**Record excerpts:**
★ ★ ★ ★ ★ ★ ★
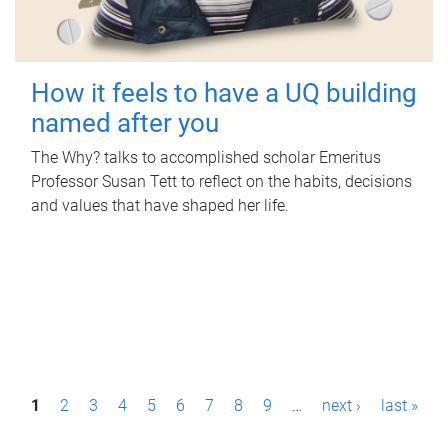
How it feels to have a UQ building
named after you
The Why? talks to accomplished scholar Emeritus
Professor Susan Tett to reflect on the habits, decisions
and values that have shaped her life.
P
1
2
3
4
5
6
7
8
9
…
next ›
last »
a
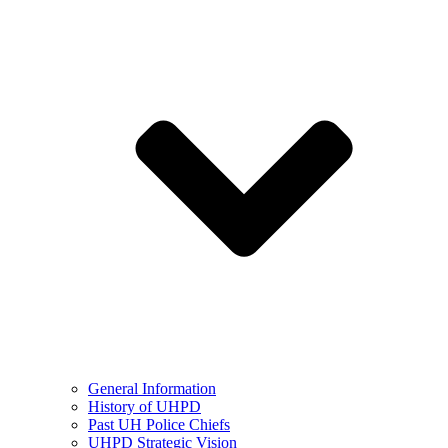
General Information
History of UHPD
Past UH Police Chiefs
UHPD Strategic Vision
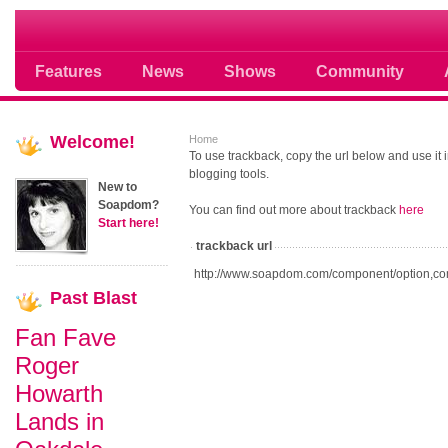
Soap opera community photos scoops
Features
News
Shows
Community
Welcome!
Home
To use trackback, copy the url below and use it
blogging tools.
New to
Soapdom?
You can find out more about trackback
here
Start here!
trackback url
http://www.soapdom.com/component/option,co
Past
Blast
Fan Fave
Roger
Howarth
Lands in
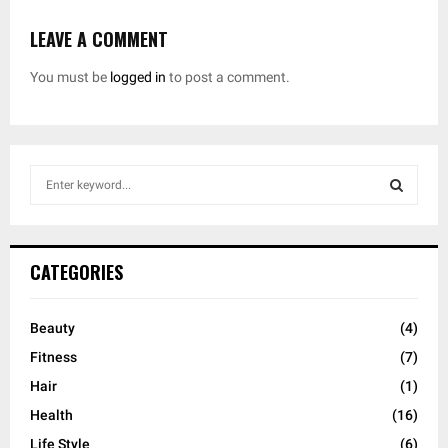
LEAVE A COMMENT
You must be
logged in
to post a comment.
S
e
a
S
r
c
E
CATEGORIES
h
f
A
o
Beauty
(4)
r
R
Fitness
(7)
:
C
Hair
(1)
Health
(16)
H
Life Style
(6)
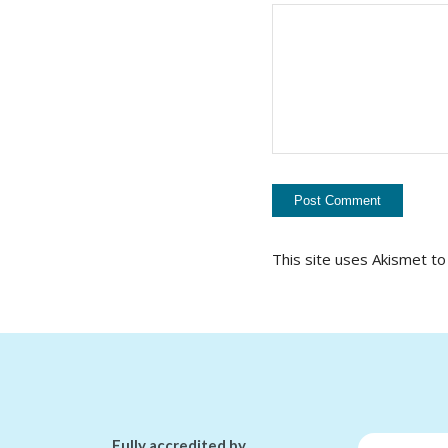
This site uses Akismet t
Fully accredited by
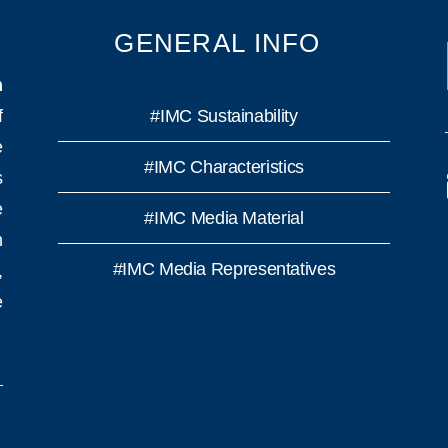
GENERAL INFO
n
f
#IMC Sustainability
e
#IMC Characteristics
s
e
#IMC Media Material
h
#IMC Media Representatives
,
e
★ ★ ★ ★ ★ ★ ★
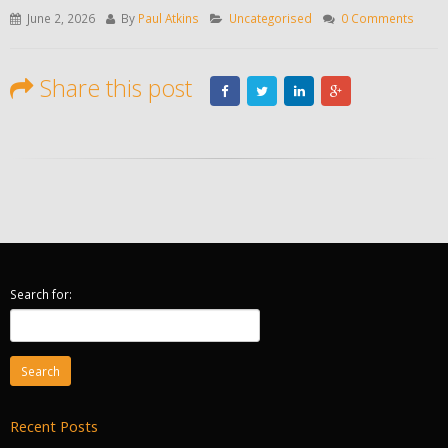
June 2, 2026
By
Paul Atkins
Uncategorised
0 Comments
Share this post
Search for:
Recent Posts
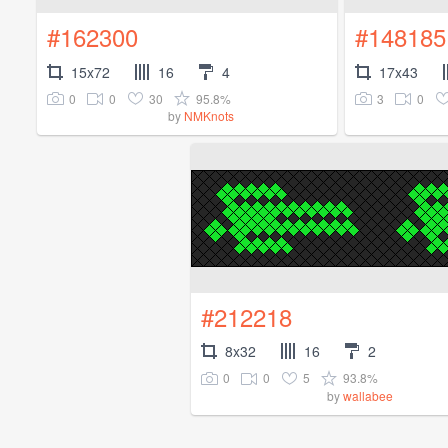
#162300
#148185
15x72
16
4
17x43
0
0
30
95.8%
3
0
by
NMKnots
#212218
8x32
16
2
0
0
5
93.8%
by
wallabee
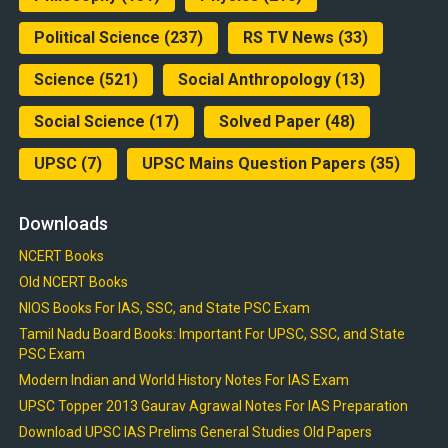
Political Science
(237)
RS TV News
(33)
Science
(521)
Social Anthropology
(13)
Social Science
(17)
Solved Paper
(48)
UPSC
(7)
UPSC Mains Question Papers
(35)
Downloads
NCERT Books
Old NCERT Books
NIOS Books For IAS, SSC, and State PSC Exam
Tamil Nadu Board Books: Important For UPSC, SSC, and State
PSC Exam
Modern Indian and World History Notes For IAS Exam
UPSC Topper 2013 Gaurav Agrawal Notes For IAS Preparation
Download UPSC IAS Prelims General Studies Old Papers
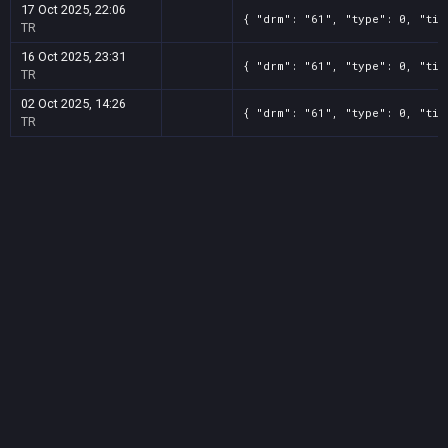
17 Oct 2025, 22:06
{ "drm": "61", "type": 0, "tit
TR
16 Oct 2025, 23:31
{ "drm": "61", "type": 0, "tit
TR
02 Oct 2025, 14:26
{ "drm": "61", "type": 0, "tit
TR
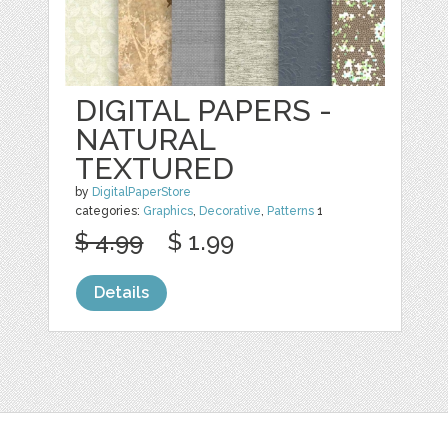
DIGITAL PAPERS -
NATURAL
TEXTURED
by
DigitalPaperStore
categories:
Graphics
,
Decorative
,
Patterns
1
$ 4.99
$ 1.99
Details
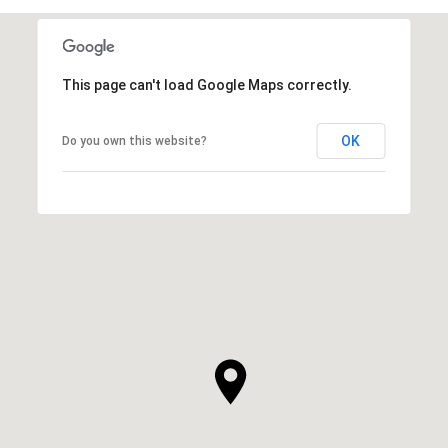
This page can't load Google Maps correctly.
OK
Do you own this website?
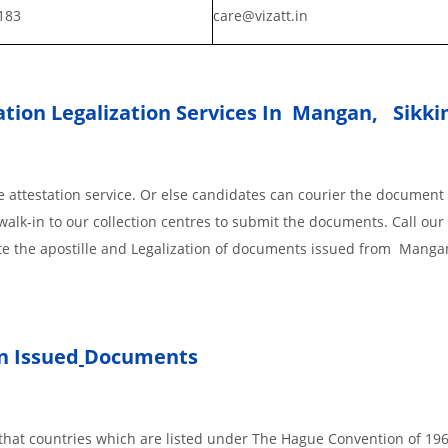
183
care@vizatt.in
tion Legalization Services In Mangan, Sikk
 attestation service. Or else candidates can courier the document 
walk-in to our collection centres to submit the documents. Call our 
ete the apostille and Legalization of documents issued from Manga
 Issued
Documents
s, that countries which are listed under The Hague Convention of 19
★ ★ ★ ★ ★ ★ ★
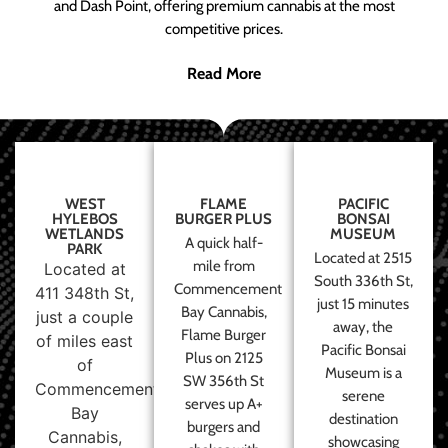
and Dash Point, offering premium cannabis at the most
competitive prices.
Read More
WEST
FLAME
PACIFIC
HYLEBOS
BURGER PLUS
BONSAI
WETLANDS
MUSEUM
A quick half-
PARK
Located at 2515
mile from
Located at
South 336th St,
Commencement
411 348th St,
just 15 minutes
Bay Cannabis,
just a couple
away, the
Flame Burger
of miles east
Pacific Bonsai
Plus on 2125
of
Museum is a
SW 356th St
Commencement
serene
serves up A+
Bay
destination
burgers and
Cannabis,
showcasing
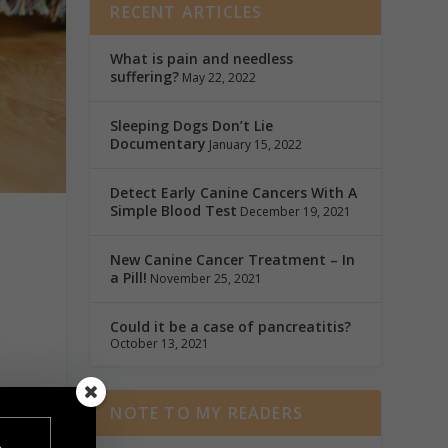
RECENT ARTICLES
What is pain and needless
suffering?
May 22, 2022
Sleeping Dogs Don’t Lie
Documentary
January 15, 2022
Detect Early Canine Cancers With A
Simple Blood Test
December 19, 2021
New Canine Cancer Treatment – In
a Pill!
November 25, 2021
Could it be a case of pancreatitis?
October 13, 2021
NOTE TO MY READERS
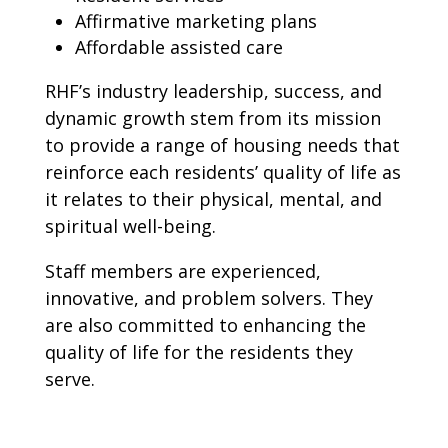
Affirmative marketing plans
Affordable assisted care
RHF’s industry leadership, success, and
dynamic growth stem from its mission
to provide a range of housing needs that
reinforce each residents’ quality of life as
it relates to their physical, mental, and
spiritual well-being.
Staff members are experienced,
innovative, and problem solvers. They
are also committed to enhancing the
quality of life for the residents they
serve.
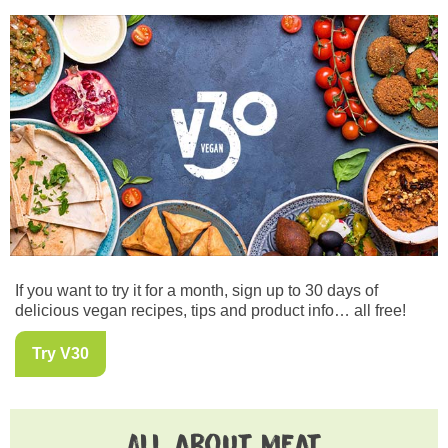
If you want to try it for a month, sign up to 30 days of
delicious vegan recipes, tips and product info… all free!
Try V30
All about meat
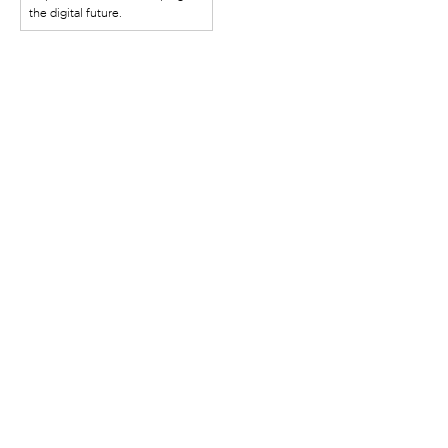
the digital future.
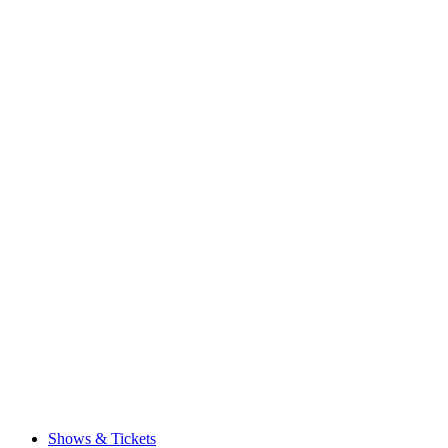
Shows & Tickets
★ ★ ★ ★ ★ ★ ★
**Your instructions:** Where does "Legalization" appear in the records above? Copy each line that holds it.

**Your solution:**
tion Legalization Services In Mangan, Sikk
ete the apostille and Legalization of documents issued from Manga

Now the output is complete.